→ THE TASK
For this task, output every entry below exactly and omit the pictures.
*** Opening of EXTRACTED MATERIAL ***
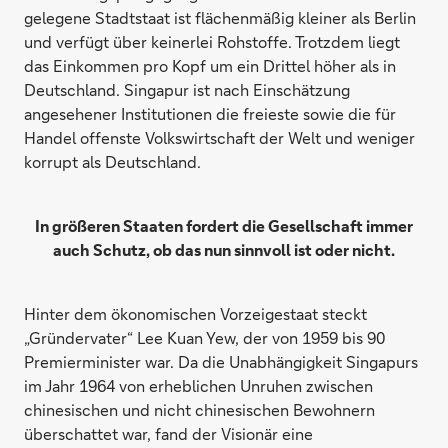
gelegene Stadtstaat ist flächenmäßig kleiner als Berlin
und verfügt über keinerlei Rohstoffe. Trotzdem liegt
das Einkommen pro Kopf um ein Drittel höher als in
Deutschland. Singapur ist nach Einschätzung
angesehener Institutionen die freieste sowie die für
Handel offenste Volkswirtschaft der Welt und weniger
korrupt als Deutschland.
In größeren Staaten fordert die Gesellschaft immer
auch Schutz, ob das nun sinnvoll ist oder nicht.
Hinter dem ökonomischen Vorzeigestaat steckt
„Gründervater“ Lee Kuan Yew, der von 1959 bis 90
Premierminister war. Da die Unabhängigkeit Singapurs
im Jahr 1964 von erheblichen Unruhen zwischen
chinesischen und nicht chinesischen Bewohnern
überschattet war, fand der Visionär eine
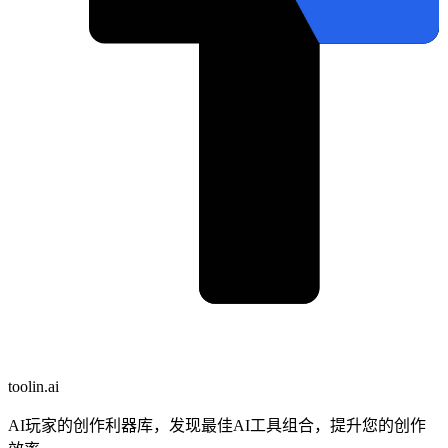
toolin.ai
AI玩家的创作利器库，发现最佳AI工具组合，提升您的创作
*** Close of EXTRACTED MATERIAL ***
→ SOLUTION TO THE EXERCISE
gelegene Stadtstaat ist flächenmäßig kleiner als Berlin
und verfügt über keinerlei Rohstoffe. Trotzdem liegt
das Einkommen pro Kopf um ein Drittel höher als in
Deutschland. Singapur ist nach Einschätzung
angesehener Institutionen die freieste sowie die für
Handel offenste Volkswirtschaft der Welt und weniger
korrupt als Deutschland.
In größeren Staaten fordert die Gesellschaft immer
auch Schutz, ob das nun sinnvoll ist oder nicht.
Hinter dem ökonomischen Vorzeigestaat steckt
„Gründervater“ Lee Kuan Yew, der von 1959 bis 90
Premierminister war. Da die Unabhängigkeit Singapurs
im Jahr 1964 von erheblichen Unruhen zwischen
chinesischen und nicht chinesischen Bewohnern
überschattet war, fand der Visionär eine
toolin.ai
AI玩家的创作利器库，发现最佳AI工具组合，提升您的创作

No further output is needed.